Records drawn from a dataset
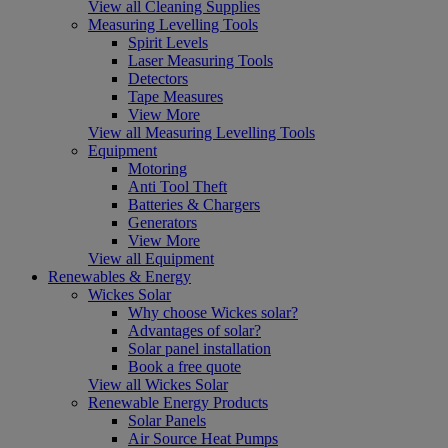
View all Cleaning Supplies
Measuring Levelling Tools
Spirit Levels
Laser Measuring Tools
Detectors
Tape Measures
View More
View all Measuring Levelling Tools
Equipment
Motoring
Anti Tool Theft
Batteries & Chargers
Generators
View More
View all Equipment
Renewables & Energy
Wickes Solar
Why choose Wickes solar?
Advantages of solar?
Solar panel installation
Book a free quote
View all Wickes Solar
Renewable Energy Products
Solar Panels
Air Source Heat Pumps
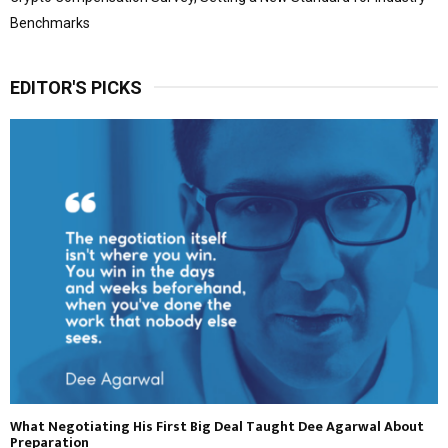
Benchmarks
EDITOR'S PICKS
What Negotiating His First Big Deal Taught Dee Agarwal About
Preparation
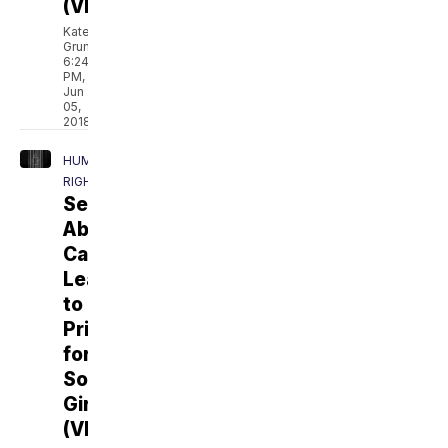
(VIDEO)
Kate
Grumke
6:24
PM,
Jun
05,
2018
HUMAN
RIGHTS
Sexual
Abuse
Can
Lead
to
Prison
for
Some
Girls
(VIDEO)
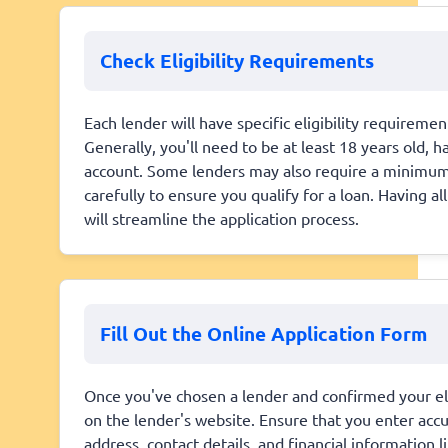
Check Eligibility Requirements
Each lender will have specific eligibility requirem
Generally, you'll need to be at least 18 years old, 
account. Some lenders may also require a minimum 
carefully to ensure you qualify for a loan. Having 
will streamline the application process.
Fill Out the Online Application Form
Once you've chosen a lender and confirmed your eligi
on the lender's website. Ensure that you enter acc
address, contact details, and financial information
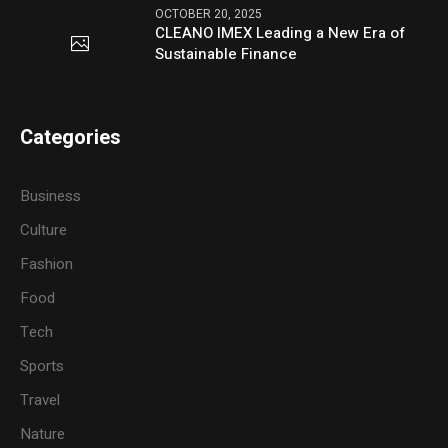
OCTOBER 20, 2025
CLEANO IMEX Leading a New Era of
Sustainable Finance
Categories
Business
Culture
Fashion
Food
Tech
Sports
Travel
Nature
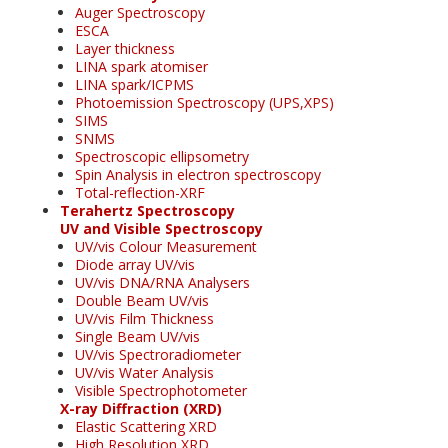
Auger Spectroscopy
ESCA
Layer thickness
LINA spark atomiser
LINA spark/ICPMS
Photoemission Spectroscopy (UPS,XPS)
SIMS
SNMS
Spectroscopic ellipsometry
Spin Analysis in electron spectroscopy
Total-reflection-XRF
Terahertz Spectroscopy
UV and Visible Spectroscopy
UV/vis Colour Measurement
Diode array UV/vis
UV/vis DNA/RNA Analysers
Double Beam UV/vis
UV/vis Film Thickness
Single Beam UV/vis
UV/vis Spectroradiometer
UV/vis Water Analysis
Visible Spectrophotometer
X-ray Diffraction (XRD)
Elastic Scattering XRD
High Resolution XRD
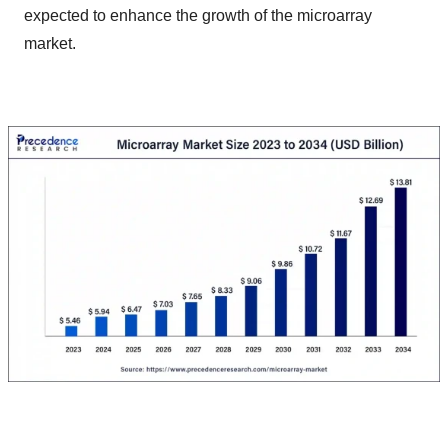
expected to enhance the growth of the microarray
market.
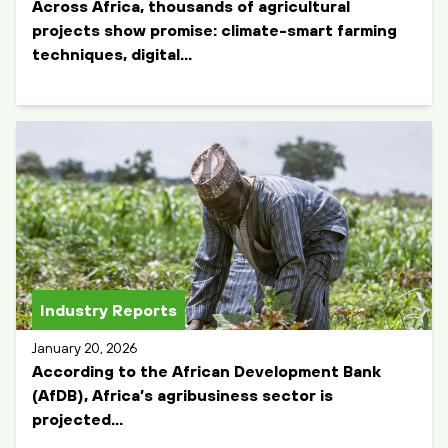
Across Africa, thousands of agricultural
projects show promise: climate-smart farming
techniques, digital...
Industry Reports
January 20, 2026
According to the African Development Bank
(AfDB), Africa’s agribusiness sector is
projected...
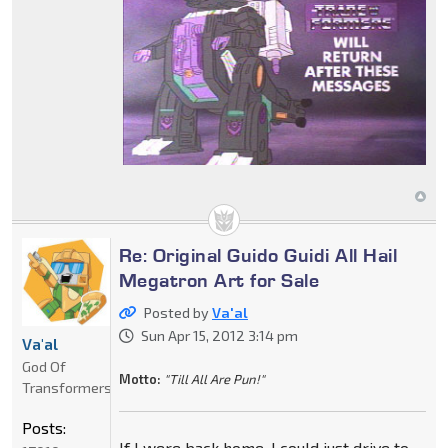
Re: Original Guido Guidi All Hail
Megatron Art for Sale
Posted by
Va'al
Sun Apr 15, 2012 3:14 pm
Va'al
God Of
Motto:
"Till All Are Pun!"
Transformers
Posts:
If I were back home, I could just drive to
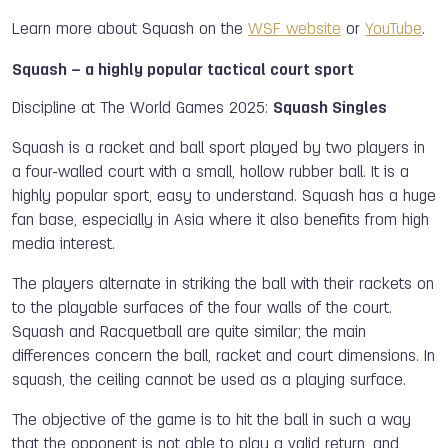
Learn more about Squash on the
WSF website
or
YouTube
.
Squash – a highly popular tactical court sport
Discipline at The World Games 2025:
Squash Singles
Squash is a racket and ball sport played by two players in
a four-walled court with a small, hollow rubber ball. It is a
highly popular sport, easy to understand. Squash has a huge
fan base, especially in Asia where it also benefits from high
media interest.
The players alternate in striking the ball with their rackets on
to the playable surfaces of the four walls of the court.
Squash and Racquetball are quite similar; the main
differences concern the ball, racket and court dimensions. In
squash, the ceiling cannot be used as a playing surface.
The objective of the game is to hit the ball in such a way
that the opponent is not able to play a valid return, and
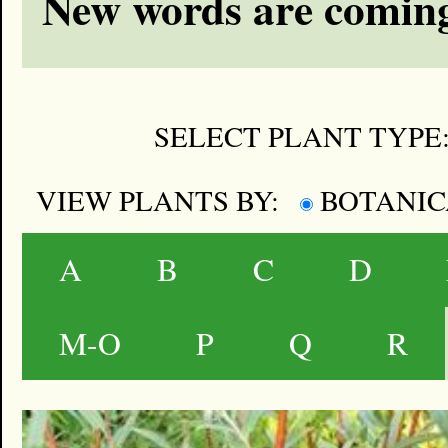
New words are coming
SELECT PLANT TYPE
VIEW PLANTS BY:
BOTANI
A
B
C
D
M-O
P
Q
R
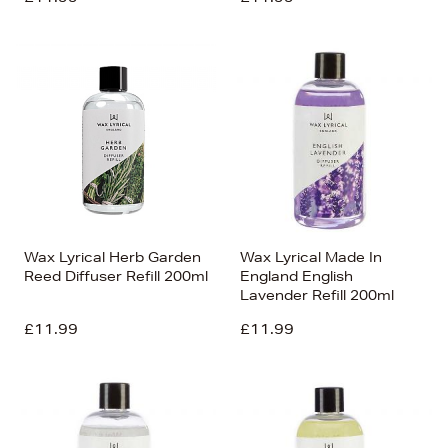
Wax Lyrical Herb Garden
Wax Lyrical Made In
Reed Diffuser Refill 200ml
England English
Lavender Refill 200ml
£11.99
£11.99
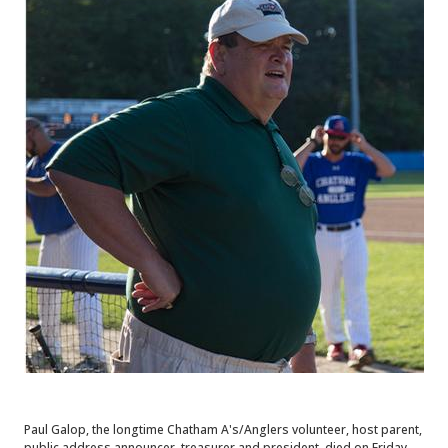
Paul Galop, the longtime Chatham A's/Anglers volunteer, host parent,
public address announcer, treasurer and president, died on Friday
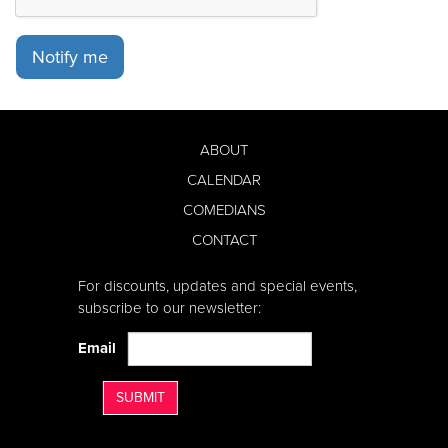
Notify me
ABOUT
CALENDAR
COMEDIANS
CONTACT
For discounts, updates and special events,
subscribe to our newsletter:
Email
SUBMIT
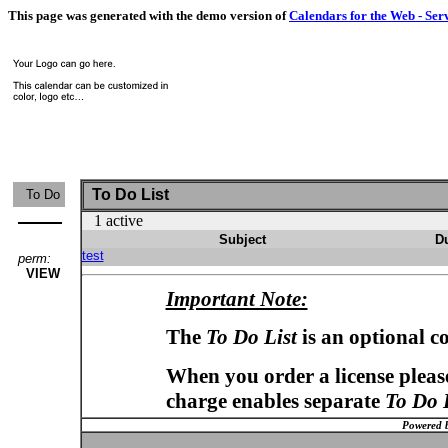
This page was generated with the demo version of
Calendars for the Web - Ser
To Do List
To Do
1 active
Subject
D
test
perm:
VIEW
Important Note:
The
To Do List
is an optional c
When you order a license please
charge enables separate
To Do 
Powered 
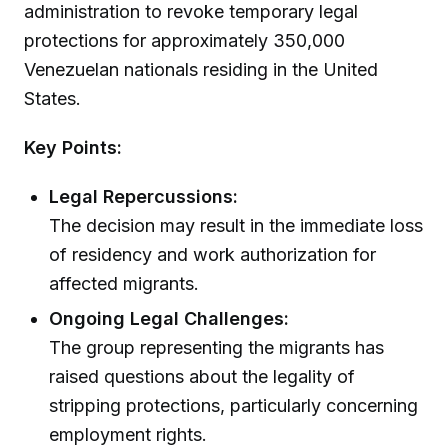
administration to revoke temporary legal
protections for approximately 350,000
Venezuelan nationals residing in the United
States.
Key Points:
Legal Repercussions:
The decision may result in the immediate loss
of residency and work authorization for
affected migrants.
Ongoing Legal Challenges:
The group representing the migrants has
raised questions about the legality of
stripping protections, particularly concerning
employment rights.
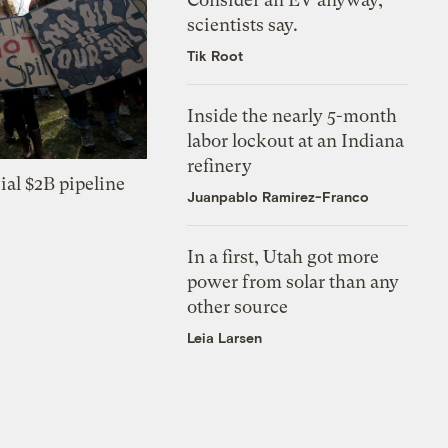
scientists say.
Tik Root
Inside the nearly 5-month
labor lockout at an Indiana
refinery
ial $2B pipeline
Juanpablo Ramirez-Franco
In a first, Utah got more
power from solar than any
other source
Leia Larsen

▶ [Aim of the task] Would you restate the records above word for word and exclude the pictures?

▶ [Task answer]
View all Cleaning Supplies
Measuring Levelling Tools
Spirit Levels
Laser Measuring Tools
Detectors
Tape Measures
View More
View all Measuring Levelling Tools
Equipment
Motoring
Anti Tool Theft
Batteries & Chargers
Generators
View More
View all Equipment
Renewables & Energy
Wickes Solar
Why choose Wickes solar?
Advantages of solar?
Solar panel installation
Book a free quote
View all Wickes Solar
Renewable Energy Products
Solar Panels
Air Source Heat Pumps
Benchmarks
EDITOR'S PICKS
What Negotiating His First Big Deal Taught Dee Agarwal About
Preparation
(VIDEO)
Kate
Grumke
6:24
PM,
Jun
05,
2018
HUMAN
RIGHTS
Sexual
Abuse
Can
Lead
to
Prison
for
Some
Girls
(VIDEO)
Check Eligibility Requirements
Each lender will have specific eligibility requirem
Generally, you'll need to be at least 18 years old, 
account. Some lenders may also require a minimum 
carefully to ensure you qualify for a loan. Having 
will streamline the application process.
Fill Out the Online Application Form
Once you've chosen a lender and confirmed your eligi
on the lender's website. Ensure that you enter acc
address, contact details, and financial information
OCTOBER 20, 2025
CLEANO IMEX Leading a New Era of
Sustainable Finance
Categories
Business
Culture
Fashion
Food
Tech
Sports
Travel
Nature
Auger Spectroscopy
ESCA
Layer thickness
LINA spark atomiser
LINA spark/ICPMS
Photoemission Spectroscopy (UPS,XPS)
SIMS
SNMS
Spectroscopic ellipsometry
Spin Analysis in electron spectroscopy
Total-reflection-XRF
Terahertz Spectroscopy
UV and Visible Spectroscopy
UV/vis Colour Measurement
Diode array UV/vis
UV/vis DNA/RNA Analysers
Double Beam UV/vis
UV/vis Film Thickness
Single Beam UV/vis
UV/vis Spectroradiometer
UV/vis Water Analysis
Visible Spectrophotometer
X-ray Diffraction (XRD)
Elastic Scattering XRD
High Resolution XRD
expected to enhance the growth of the microarray
market.
Across Africa, thousands of agricultural
projects show promise: climate-smart farming
techniques, digital...
Industry Reports
January 20, 2026
According to the African Development Bank
(AfDB), Africa’s agribusiness sector is
projected...
Re: Original Guido Guidi All Hail
Megatron Art for Sale
Posted by
Va'al
Sun Apr 15, 2012 3:14 pm
Va'al
God Of
Motto:
"Till All Are Pun!"
Transformers
Posts:
If I were back home, I could just drive to
Learn more about Squash on the
WSF website
or
YouTube
.
Squash – a highly popular tactical court sport
Discipline at The World Games 2025:
Squash Singles
Squash is a racket and ball sport played by two players in
a four-walled court with a small, hollow rubber ball. It is a
highly popular sport, easy to understand. Squash has a huge
fan base, especially in Asia where it also benefits from high
media interest.
The players alternate in striking the ball with their rackets on
to the playable surfaces of the four walls of the court.
Squash and Racquetball are quite similar; the main
differences concern the ball, racket and court dimensions. In
squash, the ceiling cannot be used as a playing surface.
The objective of the game is to hit the ball in such a way
that the opponent is not able to play a valid return, and
New words are coming
SELECT PLANT TYPE
VIEW PLANTS BY:
BOTANI
A
B
C
D
M-O
P
Q
R
Wax Lyrical Herb Garden
Wax Lyrical Made In
Reed Diffuser Refill 200ml
England English
Lavender Refill 200ml
£11.99
£11.99
Paul Galop, the longtime Chatham A's/Anglers volunteer, host parent,
public address announcer, treasurer and president, died on Friday
Notify me
ABOUT
CALENDAR
COMEDIANS
CONTACT
For discounts, updates and special events,
subscribe to our newsletter:
Email
SUBMIT
This page was generated with the demo version of
Calendars for the Web - Ser
To Do List
To Do
1 active
Subject
D
test
perm:
VIEW
Important Note:
The
To Do List
is an optional c
When you order a license please
charge enables separate
To Do 
Powered 
administration to revoke temporary legal
protections for approximately 350,000
Venezuelan nationals residing in the United
States.
Key Points:
Legal Repercussions:
The decision may result in the immediate loss
of residency and work authorization for
affected migrants.
Ongoing Legal Challenges:
The group representing the migrants has
raised questions about the legality of
stripping protections, particularly concerning
employment rights.
scientists say.
Tik Root
Inside the nearly 5-month
labor lockout at an Indiana
refinery
ial $2B pipeline
Juanpablo Ramirez-Franco
In a first, Utah got more
power from solar than any
other source
Leia Larsen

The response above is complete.